Comparison of Results from FLC with Genomic Searches For 12 of the 78 FLCs we had also determined the full-length genomic sequence. Consequently, the ability of different sequencing methods to capture noncoding regions of the complete genes associated with 12 of the FLC sequences could be evaluated. Comparisons of the genes and the GSSs was performed using BLASTN, and the GSSs recognizing these gene sequences were catalogued and compared to the GSSs that were found using the FLCs. All 296 GSSs found by searches using the FLCs were also found by using the full-length genomic sequences as the query. However, the full-length genomic sequences identified another 103 GSSs that were not detected by the FLCs. Inspection of 15 of these 103 GSSs revealed that these GSSs were present entirely within introns, while others spanned exon/intron junctions and simply matched too small a region of the cDNA to be considered a valid match by our original criteria.

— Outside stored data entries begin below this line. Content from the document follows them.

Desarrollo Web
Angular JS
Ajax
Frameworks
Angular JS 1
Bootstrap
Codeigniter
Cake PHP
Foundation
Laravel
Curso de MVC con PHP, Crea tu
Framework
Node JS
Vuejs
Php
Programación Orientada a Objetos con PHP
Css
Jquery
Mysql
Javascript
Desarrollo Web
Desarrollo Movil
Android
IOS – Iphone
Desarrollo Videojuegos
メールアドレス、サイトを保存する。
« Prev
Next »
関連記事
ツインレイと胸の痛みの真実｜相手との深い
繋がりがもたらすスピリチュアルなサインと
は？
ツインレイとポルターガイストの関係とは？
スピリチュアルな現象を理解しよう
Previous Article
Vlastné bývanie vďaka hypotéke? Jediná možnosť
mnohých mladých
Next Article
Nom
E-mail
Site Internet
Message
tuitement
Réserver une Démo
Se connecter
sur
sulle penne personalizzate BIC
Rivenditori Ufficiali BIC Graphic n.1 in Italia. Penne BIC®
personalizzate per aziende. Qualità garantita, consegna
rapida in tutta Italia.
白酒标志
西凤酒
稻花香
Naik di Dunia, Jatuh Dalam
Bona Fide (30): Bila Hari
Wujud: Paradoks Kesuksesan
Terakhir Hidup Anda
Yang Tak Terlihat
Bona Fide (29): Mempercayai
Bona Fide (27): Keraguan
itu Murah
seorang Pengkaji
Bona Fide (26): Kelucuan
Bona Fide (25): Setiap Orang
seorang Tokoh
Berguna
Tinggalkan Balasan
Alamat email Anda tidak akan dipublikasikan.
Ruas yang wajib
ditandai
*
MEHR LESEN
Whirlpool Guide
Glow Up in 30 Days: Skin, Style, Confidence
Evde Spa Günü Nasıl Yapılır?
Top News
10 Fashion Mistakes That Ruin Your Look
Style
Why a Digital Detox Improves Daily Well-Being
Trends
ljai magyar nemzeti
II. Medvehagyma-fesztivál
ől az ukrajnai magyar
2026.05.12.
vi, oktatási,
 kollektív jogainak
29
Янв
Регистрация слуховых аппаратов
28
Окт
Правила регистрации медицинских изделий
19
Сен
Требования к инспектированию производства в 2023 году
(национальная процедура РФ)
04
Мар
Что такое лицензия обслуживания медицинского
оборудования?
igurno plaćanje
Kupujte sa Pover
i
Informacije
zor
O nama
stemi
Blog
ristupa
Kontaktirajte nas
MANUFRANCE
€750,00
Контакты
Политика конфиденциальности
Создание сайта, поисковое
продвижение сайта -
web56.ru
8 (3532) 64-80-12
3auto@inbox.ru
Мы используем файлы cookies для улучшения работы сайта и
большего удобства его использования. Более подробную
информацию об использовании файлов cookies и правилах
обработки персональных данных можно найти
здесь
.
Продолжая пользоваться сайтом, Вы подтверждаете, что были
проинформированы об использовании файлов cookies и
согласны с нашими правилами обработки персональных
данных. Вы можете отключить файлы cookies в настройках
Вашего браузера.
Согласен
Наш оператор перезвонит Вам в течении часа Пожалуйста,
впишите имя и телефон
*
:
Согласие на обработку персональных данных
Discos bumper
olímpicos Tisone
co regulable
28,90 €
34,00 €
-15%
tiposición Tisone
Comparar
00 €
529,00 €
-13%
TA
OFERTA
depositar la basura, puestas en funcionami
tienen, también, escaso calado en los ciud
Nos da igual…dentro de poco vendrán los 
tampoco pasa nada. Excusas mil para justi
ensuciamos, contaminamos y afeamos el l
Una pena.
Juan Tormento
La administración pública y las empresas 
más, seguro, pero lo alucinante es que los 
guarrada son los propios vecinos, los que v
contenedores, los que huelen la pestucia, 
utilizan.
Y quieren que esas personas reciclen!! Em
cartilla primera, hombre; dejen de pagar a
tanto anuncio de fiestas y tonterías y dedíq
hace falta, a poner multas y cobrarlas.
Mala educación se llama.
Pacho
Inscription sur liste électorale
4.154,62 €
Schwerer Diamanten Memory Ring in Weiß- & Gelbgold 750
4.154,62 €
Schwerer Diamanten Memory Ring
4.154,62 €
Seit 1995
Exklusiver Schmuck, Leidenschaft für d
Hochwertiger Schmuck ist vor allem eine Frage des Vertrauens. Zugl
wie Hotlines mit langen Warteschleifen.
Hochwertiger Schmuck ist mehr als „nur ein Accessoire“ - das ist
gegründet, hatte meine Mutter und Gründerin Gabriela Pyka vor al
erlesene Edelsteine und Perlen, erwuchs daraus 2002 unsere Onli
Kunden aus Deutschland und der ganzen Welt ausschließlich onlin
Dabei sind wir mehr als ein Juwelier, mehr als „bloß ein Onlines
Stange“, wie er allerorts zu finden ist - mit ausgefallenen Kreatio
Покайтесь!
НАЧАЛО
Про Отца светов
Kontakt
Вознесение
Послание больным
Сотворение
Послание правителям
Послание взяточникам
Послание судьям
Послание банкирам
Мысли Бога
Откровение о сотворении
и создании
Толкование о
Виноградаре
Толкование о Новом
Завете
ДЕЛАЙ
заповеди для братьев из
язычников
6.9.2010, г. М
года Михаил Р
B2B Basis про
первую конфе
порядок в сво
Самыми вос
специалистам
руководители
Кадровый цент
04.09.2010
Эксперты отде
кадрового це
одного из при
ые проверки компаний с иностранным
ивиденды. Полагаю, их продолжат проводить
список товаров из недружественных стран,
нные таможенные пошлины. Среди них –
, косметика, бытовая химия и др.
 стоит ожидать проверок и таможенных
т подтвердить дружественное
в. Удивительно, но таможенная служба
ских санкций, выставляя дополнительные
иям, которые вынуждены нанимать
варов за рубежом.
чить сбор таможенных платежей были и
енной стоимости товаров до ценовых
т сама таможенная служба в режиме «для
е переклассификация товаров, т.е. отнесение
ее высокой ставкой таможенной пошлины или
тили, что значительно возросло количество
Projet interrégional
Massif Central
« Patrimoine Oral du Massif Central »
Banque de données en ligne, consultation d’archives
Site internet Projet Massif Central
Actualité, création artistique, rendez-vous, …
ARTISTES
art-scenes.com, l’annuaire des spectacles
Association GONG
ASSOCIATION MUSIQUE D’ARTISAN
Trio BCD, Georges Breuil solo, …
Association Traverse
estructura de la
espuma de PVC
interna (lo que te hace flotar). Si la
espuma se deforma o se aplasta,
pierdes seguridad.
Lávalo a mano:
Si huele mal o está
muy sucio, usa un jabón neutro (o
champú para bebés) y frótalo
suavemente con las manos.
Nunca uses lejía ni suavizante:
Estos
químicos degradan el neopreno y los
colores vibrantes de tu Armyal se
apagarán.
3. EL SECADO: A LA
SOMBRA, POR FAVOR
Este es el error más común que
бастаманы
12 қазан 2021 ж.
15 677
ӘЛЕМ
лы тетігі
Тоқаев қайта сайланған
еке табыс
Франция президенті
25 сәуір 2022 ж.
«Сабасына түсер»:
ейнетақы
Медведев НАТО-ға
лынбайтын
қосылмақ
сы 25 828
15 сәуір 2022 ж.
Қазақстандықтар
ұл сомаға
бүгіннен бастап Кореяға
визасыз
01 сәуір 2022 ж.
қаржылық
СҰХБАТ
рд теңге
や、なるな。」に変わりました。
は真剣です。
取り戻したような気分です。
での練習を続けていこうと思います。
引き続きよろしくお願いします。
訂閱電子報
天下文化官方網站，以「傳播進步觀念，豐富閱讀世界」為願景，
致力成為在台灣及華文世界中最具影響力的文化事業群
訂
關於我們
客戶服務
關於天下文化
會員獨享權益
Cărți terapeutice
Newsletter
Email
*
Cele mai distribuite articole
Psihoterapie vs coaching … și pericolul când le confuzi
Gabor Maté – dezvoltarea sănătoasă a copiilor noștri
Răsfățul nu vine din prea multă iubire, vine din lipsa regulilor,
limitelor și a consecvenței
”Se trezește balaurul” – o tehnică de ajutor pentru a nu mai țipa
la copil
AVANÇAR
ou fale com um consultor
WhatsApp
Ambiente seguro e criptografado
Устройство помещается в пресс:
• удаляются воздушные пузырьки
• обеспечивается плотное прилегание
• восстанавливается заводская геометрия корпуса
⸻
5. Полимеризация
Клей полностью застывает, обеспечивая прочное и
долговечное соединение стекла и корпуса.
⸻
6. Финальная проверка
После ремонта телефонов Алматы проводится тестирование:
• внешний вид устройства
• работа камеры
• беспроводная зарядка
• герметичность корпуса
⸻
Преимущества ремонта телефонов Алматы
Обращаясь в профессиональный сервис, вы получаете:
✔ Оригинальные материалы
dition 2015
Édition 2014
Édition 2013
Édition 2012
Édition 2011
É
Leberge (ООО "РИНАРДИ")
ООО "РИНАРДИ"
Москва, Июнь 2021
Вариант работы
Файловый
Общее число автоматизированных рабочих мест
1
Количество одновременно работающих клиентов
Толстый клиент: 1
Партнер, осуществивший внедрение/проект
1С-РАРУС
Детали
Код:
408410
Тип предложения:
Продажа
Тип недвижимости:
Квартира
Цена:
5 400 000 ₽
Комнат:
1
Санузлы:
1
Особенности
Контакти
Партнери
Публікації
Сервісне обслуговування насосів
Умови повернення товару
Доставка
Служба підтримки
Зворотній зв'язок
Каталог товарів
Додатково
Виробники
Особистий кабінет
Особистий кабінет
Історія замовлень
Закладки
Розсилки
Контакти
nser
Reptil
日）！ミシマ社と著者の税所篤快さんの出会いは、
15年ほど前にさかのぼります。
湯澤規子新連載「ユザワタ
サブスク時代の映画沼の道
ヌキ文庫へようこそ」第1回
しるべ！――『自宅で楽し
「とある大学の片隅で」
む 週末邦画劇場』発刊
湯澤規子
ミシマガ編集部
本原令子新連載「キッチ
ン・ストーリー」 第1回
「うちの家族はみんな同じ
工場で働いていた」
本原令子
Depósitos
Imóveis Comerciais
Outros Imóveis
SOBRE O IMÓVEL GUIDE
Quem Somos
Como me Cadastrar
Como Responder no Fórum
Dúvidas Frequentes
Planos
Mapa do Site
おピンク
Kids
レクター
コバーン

The BLAST searches using FLCs and genomic sequences revealed that the currently available GSSs do an excellent job of tagging maize genes. While the ability to tag a gene is quite useful to genomic studies, it is critical that the complete sequence of genes be elucidated during sequencing. The coverage of the 78 genes was tested using the alignments of the GSSs to the FLC and genomic sequences. The 12 full-length genomic sequences have a total length of 92,515 bp, of which 60,631 bp (65.5%) is covered by the GSS entries. The total length of the 78 FLC sequences is 135,510 bp, of which 102,028 bp (75.3%) is covered by the available GSSs. The extent of coverage of the FLCs and genomic sequences by each subset of GSSs is illustrated in Figure 2A. Extrapolation from this dataset would suggest that the currently available GSSs are sufficient for providing the sequence of 75% of the coding nucleotides in the maize genome. We sought to determine the extent of coverage of the FLC sequences by GSS contigs. These contigs were determined based on the positions of alignment rather than a computational assembly and, thus, will be more permissive and longer than those assembled by an automated approach. A total of 165 GSS contigs representing the 78 FLCs were assembled. Fifty-seven of the 78 FLCs (73%) were represented by more than one, nonoverlapping GSS contig.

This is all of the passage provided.